Equality Act 2010
[ch 2: page 19]The Equality Act 2010 defines a disabled person as someone who has “a physical or mental impairment which has a substantial and long-term adverse effect on his or her ability to carry out normal day-to-day activities”. However, the Equality Act (Disability) Regulations 2010 specifically exclude from the definition addiction to alcohol, nicotine or any other substance (except where the addiction originally resulted from the administration of medically-prescribed drugs).

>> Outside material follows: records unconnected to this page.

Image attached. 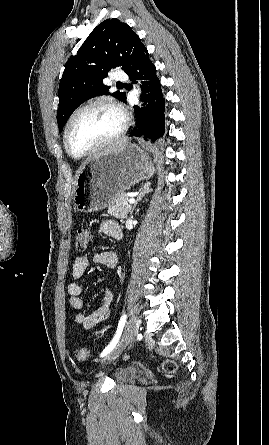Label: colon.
I'll use <instances>...</instances> for the list:
<instances>
[{
    "label": "colon",
    "mask_w": 269,
    "mask_h": 445,
    "mask_svg": "<svg viewBox=\"0 0 269 445\" xmlns=\"http://www.w3.org/2000/svg\"><path fill=\"white\" fill-rule=\"evenodd\" d=\"M91 240V231L88 228H80L76 231L74 236L75 249L78 252L84 251L89 245ZM90 352L87 348H78L75 351L76 358L78 360H85L88 358ZM162 369L167 373H173L176 371L177 366L172 361H164Z\"/></svg>",
    "instance_id": "1"
}]
</instances>
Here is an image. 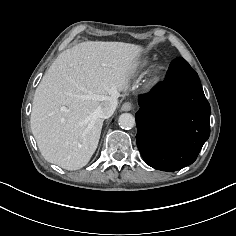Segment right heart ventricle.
<instances>
[{
    "mask_svg": "<svg viewBox=\"0 0 236 236\" xmlns=\"http://www.w3.org/2000/svg\"><path fill=\"white\" fill-rule=\"evenodd\" d=\"M150 65V60L146 59L140 63L138 66V71H143L145 70L148 66Z\"/></svg>",
    "mask_w": 236,
    "mask_h": 236,
    "instance_id": "obj_1",
    "label": "right heart ventricle"
}]
</instances>
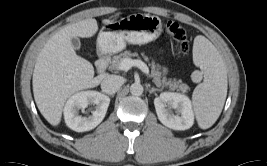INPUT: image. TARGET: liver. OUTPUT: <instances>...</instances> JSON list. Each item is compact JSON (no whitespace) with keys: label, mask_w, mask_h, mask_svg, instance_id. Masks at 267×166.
I'll list each match as a JSON object with an SVG mask.
<instances>
[{"label":"liver","mask_w":267,"mask_h":166,"mask_svg":"<svg viewBox=\"0 0 267 166\" xmlns=\"http://www.w3.org/2000/svg\"><path fill=\"white\" fill-rule=\"evenodd\" d=\"M109 20H103L107 24ZM98 30L96 19L88 18L68 25L53 35L44 45L33 72V94L43 117L57 126L66 100L74 93L96 87L106 77H94L93 65L78 56L71 38L92 37Z\"/></svg>","instance_id":"6515ba94"}]
</instances>
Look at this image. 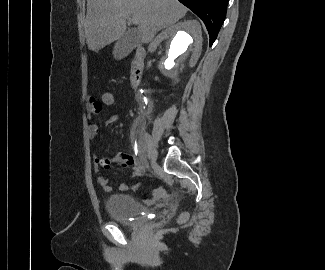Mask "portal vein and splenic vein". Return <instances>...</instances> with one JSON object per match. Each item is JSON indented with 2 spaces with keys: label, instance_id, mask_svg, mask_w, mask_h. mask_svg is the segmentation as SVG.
<instances>
[{
  "label": "portal vein and splenic vein",
  "instance_id": "18ae733b",
  "mask_svg": "<svg viewBox=\"0 0 325 270\" xmlns=\"http://www.w3.org/2000/svg\"><path fill=\"white\" fill-rule=\"evenodd\" d=\"M131 21H132L133 24H138L139 23V20H138L137 17H132Z\"/></svg>",
  "mask_w": 325,
  "mask_h": 270
}]
</instances>
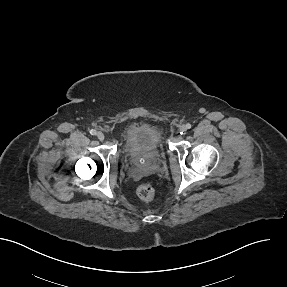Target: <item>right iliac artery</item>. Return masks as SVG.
<instances>
[{
    "label": "right iliac artery",
    "mask_w": 287,
    "mask_h": 287,
    "mask_svg": "<svg viewBox=\"0 0 287 287\" xmlns=\"http://www.w3.org/2000/svg\"><path fill=\"white\" fill-rule=\"evenodd\" d=\"M90 134H91V135H96L97 132H96V130L92 129V130H90Z\"/></svg>",
    "instance_id": "obj_1"
}]
</instances>
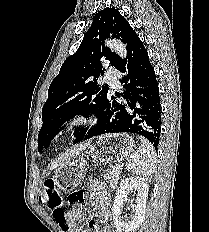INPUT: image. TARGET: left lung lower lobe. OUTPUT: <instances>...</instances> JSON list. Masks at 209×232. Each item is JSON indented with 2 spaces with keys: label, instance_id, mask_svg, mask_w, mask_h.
Returning a JSON list of instances; mask_svg holds the SVG:
<instances>
[{
  "label": "left lung lower lobe",
  "instance_id": "0a47b994",
  "mask_svg": "<svg viewBox=\"0 0 209 232\" xmlns=\"http://www.w3.org/2000/svg\"><path fill=\"white\" fill-rule=\"evenodd\" d=\"M118 70L124 103L108 99L103 113L83 140L106 133H135L147 138L157 149L161 132V104L158 81L147 50L140 38L133 44Z\"/></svg>",
  "mask_w": 209,
  "mask_h": 232
}]
</instances>
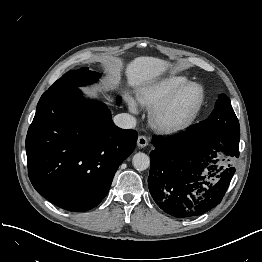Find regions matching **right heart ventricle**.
<instances>
[{
  "mask_svg": "<svg viewBox=\"0 0 262 262\" xmlns=\"http://www.w3.org/2000/svg\"><path fill=\"white\" fill-rule=\"evenodd\" d=\"M187 81V76L173 74L150 82L138 90V101L145 106H156Z\"/></svg>",
  "mask_w": 262,
  "mask_h": 262,
  "instance_id": "obj_1",
  "label": "right heart ventricle"
}]
</instances>
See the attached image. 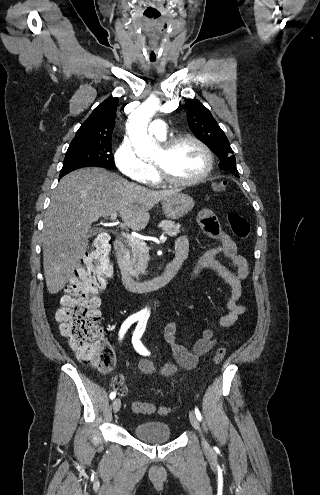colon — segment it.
Returning <instances> with one entry per match:
<instances>
[{
  "label": "colon",
  "instance_id": "obj_1",
  "mask_svg": "<svg viewBox=\"0 0 320 495\" xmlns=\"http://www.w3.org/2000/svg\"><path fill=\"white\" fill-rule=\"evenodd\" d=\"M227 188V182L216 185L215 191L221 193ZM227 220L232 233L239 239H246L250 233V224L241 214L231 212ZM111 242L108 237L97 238L90 252L84 258L83 266L67 285L61 306L56 312L62 335L66 336L72 349L85 361L92 363L100 371L110 370L115 363V352L111 345L102 338L100 321V301L98 293L105 289L113 274L110 261ZM226 353L224 345L219 346L213 357L215 364H220ZM113 388L119 395L126 394L122 377L113 382ZM135 413L165 415L170 408L157 407L148 402L132 403Z\"/></svg>",
  "mask_w": 320,
  "mask_h": 495
}]
</instances>
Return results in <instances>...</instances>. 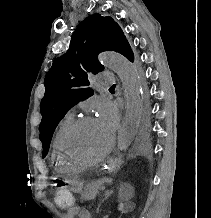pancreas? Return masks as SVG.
<instances>
[{
    "instance_id": "pancreas-1",
    "label": "pancreas",
    "mask_w": 211,
    "mask_h": 218,
    "mask_svg": "<svg viewBox=\"0 0 211 218\" xmlns=\"http://www.w3.org/2000/svg\"><path fill=\"white\" fill-rule=\"evenodd\" d=\"M99 190H103L102 184H100V182H93V184H88V186H85L81 194V198H84V200H94L97 194H99Z\"/></svg>"
}]
</instances>
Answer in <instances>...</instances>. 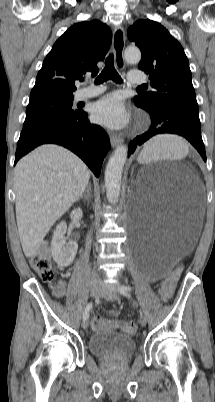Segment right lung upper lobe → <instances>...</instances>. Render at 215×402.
Masks as SVG:
<instances>
[{
    "instance_id": "right-lung-upper-lobe-1",
    "label": "right lung upper lobe",
    "mask_w": 215,
    "mask_h": 402,
    "mask_svg": "<svg viewBox=\"0 0 215 402\" xmlns=\"http://www.w3.org/2000/svg\"><path fill=\"white\" fill-rule=\"evenodd\" d=\"M112 41L110 28L98 20L72 25L53 45L44 59L30 99L64 95L73 96L75 81L86 72L98 73Z\"/></svg>"
}]
</instances>
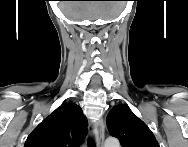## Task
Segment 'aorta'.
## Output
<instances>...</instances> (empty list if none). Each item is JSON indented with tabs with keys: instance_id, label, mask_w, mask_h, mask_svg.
Returning <instances> with one entry per match:
<instances>
[{
	"instance_id": "aorta-1",
	"label": "aorta",
	"mask_w": 188,
	"mask_h": 147,
	"mask_svg": "<svg viewBox=\"0 0 188 147\" xmlns=\"http://www.w3.org/2000/svg\"><path fill=\"white\" fill-rule=\"evenodd\" d=\"M119 146H120V143L118 139L114 137H109L105 141V147H119Z\"/></svg>"
}]
</instances>
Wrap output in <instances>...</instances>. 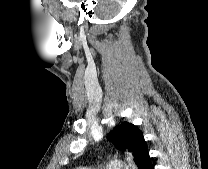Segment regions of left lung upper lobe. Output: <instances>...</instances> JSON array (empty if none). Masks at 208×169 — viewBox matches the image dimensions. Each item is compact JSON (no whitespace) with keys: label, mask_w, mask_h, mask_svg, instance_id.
<instances>
[{"label":"left lung upper lobe","mask_w":208,"mask_h":169,"mask_svg":"<svg viewBox=\"0 0 208 169\" xmlns=\"http://www.w3.org/2000/svg\"><path fill=\"white\" fill-rule=\"evenodd\" d=\"M108 137L118 150L131 152L136 164L141 154L147 150L142 131L132 123L123 122L117 125Z\"/></svg>","instance_id":"obj_1"}]
</instances>
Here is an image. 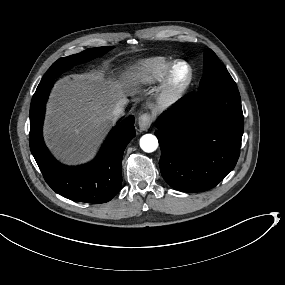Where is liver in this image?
<instances>
[{"mask_svg": "<svg viewBox=\"0 0 285 285\" xmlns=\"http://www.w3.org/2000/svg\"><path fill=\"white\" fill-rule=\"evenodd\" d=\"M125 94L100 73L60 80L48 103L45 126L58 156L70 162L87 158L113 124L111 113Z\"/></svg>", "mask_w": 285, "mask_h": 285, "instance_id": "liver-1", "label": "liver"}]
</instances>
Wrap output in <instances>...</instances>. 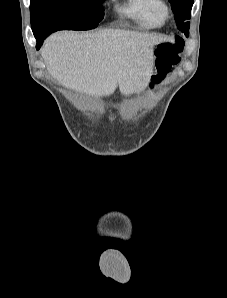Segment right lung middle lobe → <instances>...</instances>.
Masks as SVG:
<instances>
[{
  "instance_id": "1",
  "label": "right lung middle lobe",
  "mask_w": 227,
  "mask_h": 298,
  "mask_svg": "<svg viewBox=\"0 0 227 298\" xmlns=\"http://www.w3.org/2000/svg\"><path fill=\"white\" fill-rule=\"evenodd\" d=\"M104 0H30L32 31L89 30L103 19Z\"/></svg>"
}]
</instances>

Conditions which are caused by or linked to an addiction, such as liver disease or long-term depression for example, could be a disability under the Act, which looks at the effect of the impairment rather than its cause. There were a number of judgments (before the Equality Act 2010 came into force) where people with impairments that were the result of an addiction were deemed to be covered by equality legislation. For example:
• in Power v Panasonic UK Ltd [2003] IRLR 151, the Employment Appeal Tribunal (EAT) held that an employee’s depression was capable of amounting to a disability under the Act, even though it may have been caused by her alcoholism; and
• in Hutchison 3G UK Ltd v Mason (EAT 0369/03), the EAT upheld a decision that the employer had discriminated against an employee when it sacked him while he was addicted to cocaine and depressed. It found that, despite the cocaine addiction, the employee’s depression amounted to a disability and that his absences were related to the disability.